Extracted page text data:
+---+

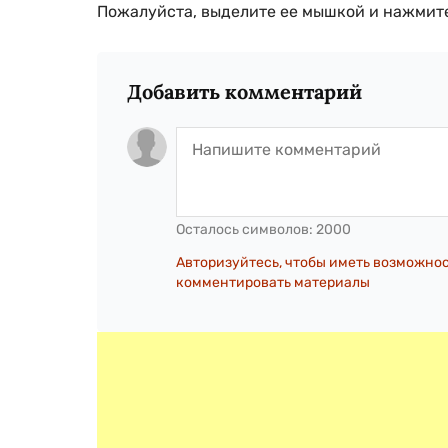
Пожалуйста, выделите ее мышкой и нажмите
Добавить комментарий
Осталось символов:
2000
Авторизуйтесь, чтобы иметь возможно
комментировать материалы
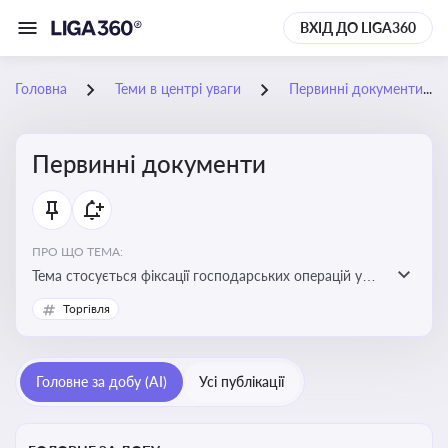
ВХІД ДО LIGA360
Головна
Теми в центрі уваги
Первинні документи
Первинні документи
ПРО ЩО ТЕМА:
Тема стосується фіксації господарських операцій у
бухгалтерському обліку та є основою для
Торгівля
податкового обліку
Головне за добу (AI)
Усі публікації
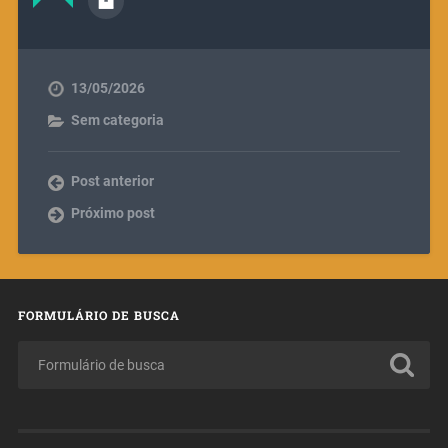
13/05/2026
Sem categoria
Post anterior
Próximo post
FORMULÁRIO DE BUSCA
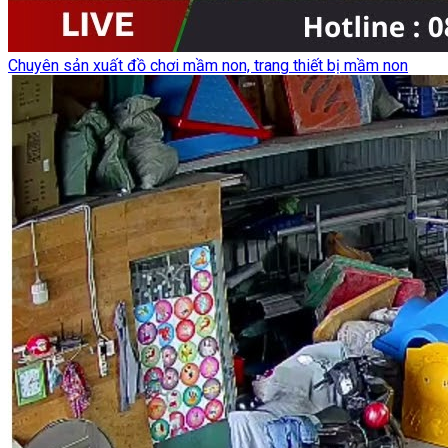
Chuyên sản xuất đồ chơi mầm non, trang thiết bị mầm non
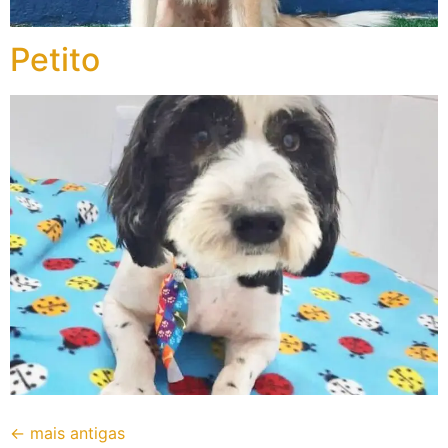
Petito
←
mais antigas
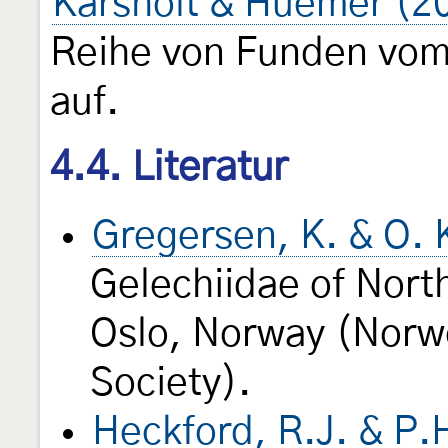
Karsholt & Huemer (2
Reihe von Funden vom
auf.
4.4. Literatur
Gregersen, K. & O. 
Gelechiidae of Nor
Oslo, Norway (Norw
Society).
Heckford, R.J. & P.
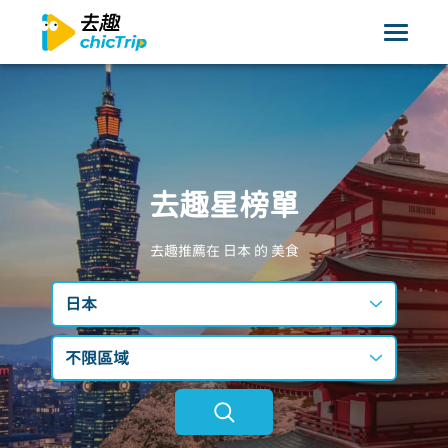
去趣星榜單
去趣推薦在 日本
的 美食
日本
台灣
不限區域
日本
不限區域
韓國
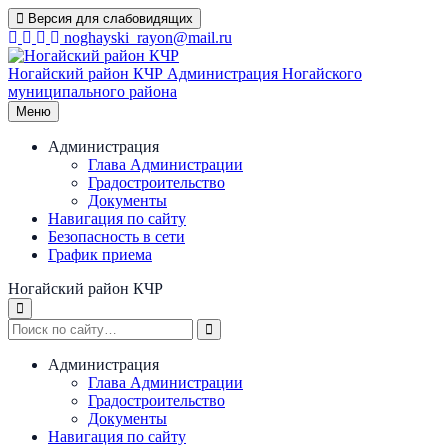
Перейти
Версия для слабовидящих
к
noghayski_rayon@mail.ru
содержимому
Ногайский район КЧР
Администрация Ногайского
муниципального района
Меню
Администрация
Глава Администрации
Градостроительство
Документы
Навигация по сайту
Безопасность в сети
График приема
Ногайский район КЧР
Администрация
Глава Администрации
Градостроительство
Документы
Навигация по сайту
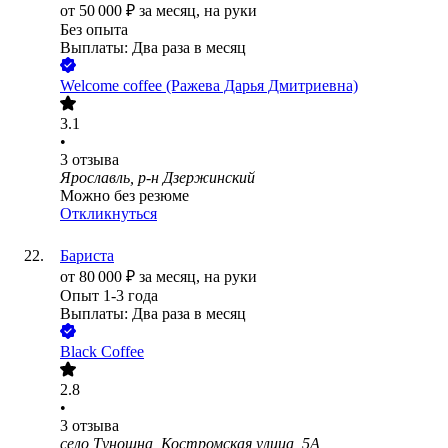
от
50 000
₽
за месяц,
на руки
Без опыта
Выплаты: Два раза в месяц
Welcome coffee (Ражева Дарья Дмитриевна)
3.1
•
3
отзыва
Ярославль, р-н Дзержинский
Можно без резюме
Откликнуться
Бариста
от
80 000
₽
за месяц,
на руки
Опыт 1-3 года
Выплаты: Два раза в месяц
Black Coffee
2.8
•
3
отзыва
село Туношна, Костромская улица, 5А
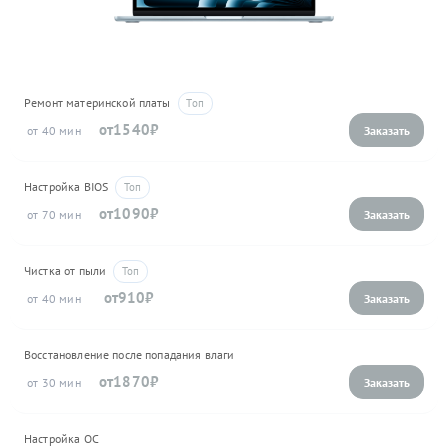
Ремонт материнской платы
1540
40
Настройка BIOS
1090
70
Чистка от пыли
910
40
Восстановление после попадания влаги
1870
30
Настройка ОС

+---+

# What you need to do
Give the data above back unchanged, except for the pictures.

# Task result
Пожалуйста, выделите ее мышкой и нажмите
Добавить комментарий
Осталось символов:
2000
Авторизуйтесь, чтобы иметь возможно
комментировать материалы
ВХІД ДО LIGA360
Головна
Теми в центрі уваги
Первинні документи
Первинні документи
ПРО ЩО ТЕМА:
Тема стосується фіксації господарських операцій у
бухгалтерському обліку та є основою для
Торгівля
податкового обліку
Головне за добу (AI)
Усі публікації
13/05/2026
Sem categoria
Post anterior
Próximo post
FORMULÁRIO DE BUSCA
Chuyên sản xuất đồ chơi mầm non, trang thiết bị mầm non
Petito
←
mais antigas
Karsholt & Huemer (2
Reihe von Funden vom
auf.
4.4. Literatur
Gregersen, K. & O. 
Gelechiidae of Nor
Oslo, Norway (Norw
Society).
Heckford, R.J. & P.
去趣星榜單
去趣推薦在 日本
的 美食
日本
台灣
不限區域
日本
不限區域
韓國
Перейти
Версия для слабовидящих
к
noghayski_rayon@mail.ru
содержимому
Ногайский район КЧР
Администрация Ногайского
муниципального района
Меню
Администрация
Глава Администрации
Градостроительство
Документы
Навигация по сайту
Безопасность в сети
График приема
Ногайский район КЧР
Администрация
Глава Администрации
Градостроительство
Документы
Навигация по сайту
от
50 000
₽
за месяц,
на руки
Без опыта
Выплаты: Два раза в месяц
Welcome coffee (Ражева Дарья Дмитриевна)
3.1
•
3
отзыва
Ярославль, р-н Дзержинский
Можно без резюме
Откликнуться
Бариста
от
80 000
₽
за месяц,
на руки
Опыт 1-3 года
Выплаты: Два раза в месяц
Black Coffee
2.8
•
3
отзыва
село Туношна, Костромская улица, 5А
Ремонт материнской платы
1540
40
Настройка BIOS
1090
70
Чистка от пыли
910
40
Восстановление после попадания влаги
1870
30
Настройка ОС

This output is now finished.